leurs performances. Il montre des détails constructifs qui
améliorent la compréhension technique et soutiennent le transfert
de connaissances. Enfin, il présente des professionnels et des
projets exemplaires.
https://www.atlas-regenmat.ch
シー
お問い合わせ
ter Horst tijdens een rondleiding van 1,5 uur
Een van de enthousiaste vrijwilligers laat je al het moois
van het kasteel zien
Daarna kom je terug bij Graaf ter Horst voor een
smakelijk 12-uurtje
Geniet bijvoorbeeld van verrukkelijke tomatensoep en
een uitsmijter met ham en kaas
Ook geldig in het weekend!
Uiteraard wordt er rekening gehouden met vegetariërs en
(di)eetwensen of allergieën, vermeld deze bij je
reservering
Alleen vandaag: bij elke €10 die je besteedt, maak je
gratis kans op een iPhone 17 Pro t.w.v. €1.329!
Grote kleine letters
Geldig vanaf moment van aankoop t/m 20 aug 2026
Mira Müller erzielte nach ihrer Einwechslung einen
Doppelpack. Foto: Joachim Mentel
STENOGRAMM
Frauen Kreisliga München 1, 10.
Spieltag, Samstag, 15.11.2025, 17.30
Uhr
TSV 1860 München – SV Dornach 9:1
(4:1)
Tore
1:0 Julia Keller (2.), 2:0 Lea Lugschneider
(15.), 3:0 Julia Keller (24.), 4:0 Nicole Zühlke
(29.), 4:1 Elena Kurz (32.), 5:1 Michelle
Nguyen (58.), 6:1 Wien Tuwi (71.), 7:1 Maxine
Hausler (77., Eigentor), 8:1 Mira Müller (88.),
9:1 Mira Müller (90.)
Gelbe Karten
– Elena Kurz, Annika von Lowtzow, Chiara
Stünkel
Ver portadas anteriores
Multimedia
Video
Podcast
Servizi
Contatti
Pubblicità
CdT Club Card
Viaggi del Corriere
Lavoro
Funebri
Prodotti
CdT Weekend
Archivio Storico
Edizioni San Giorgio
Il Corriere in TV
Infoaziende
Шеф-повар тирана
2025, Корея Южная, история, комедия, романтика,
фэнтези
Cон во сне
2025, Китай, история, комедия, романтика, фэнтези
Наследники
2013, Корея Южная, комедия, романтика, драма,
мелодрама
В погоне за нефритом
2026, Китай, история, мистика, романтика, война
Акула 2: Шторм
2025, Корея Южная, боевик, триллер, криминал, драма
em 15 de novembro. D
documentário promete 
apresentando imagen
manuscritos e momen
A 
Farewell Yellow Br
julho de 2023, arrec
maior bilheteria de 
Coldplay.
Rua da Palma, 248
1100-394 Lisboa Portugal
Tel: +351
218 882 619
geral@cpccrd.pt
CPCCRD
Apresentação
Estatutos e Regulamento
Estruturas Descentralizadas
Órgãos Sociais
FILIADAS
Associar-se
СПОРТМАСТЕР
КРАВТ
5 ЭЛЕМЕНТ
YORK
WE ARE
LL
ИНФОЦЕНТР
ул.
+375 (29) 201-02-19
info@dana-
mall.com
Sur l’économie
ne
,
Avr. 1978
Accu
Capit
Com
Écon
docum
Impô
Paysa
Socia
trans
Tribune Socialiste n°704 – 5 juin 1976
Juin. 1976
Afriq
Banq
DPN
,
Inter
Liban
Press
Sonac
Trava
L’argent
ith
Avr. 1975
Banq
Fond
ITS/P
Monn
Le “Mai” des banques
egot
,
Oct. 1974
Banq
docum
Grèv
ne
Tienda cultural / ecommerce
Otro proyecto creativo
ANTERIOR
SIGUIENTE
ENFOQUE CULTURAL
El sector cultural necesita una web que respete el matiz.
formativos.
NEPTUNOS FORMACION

- _TASK DETAILS_
For each line above that contains "Kurz", make a copy.

- _RESPONSE TO THIS EXERCISE_
(29.), 4:1 Elena Kurz (32.), 5:1 Michelle
– Elena Kurz, Annika von Lowtzow, Chiara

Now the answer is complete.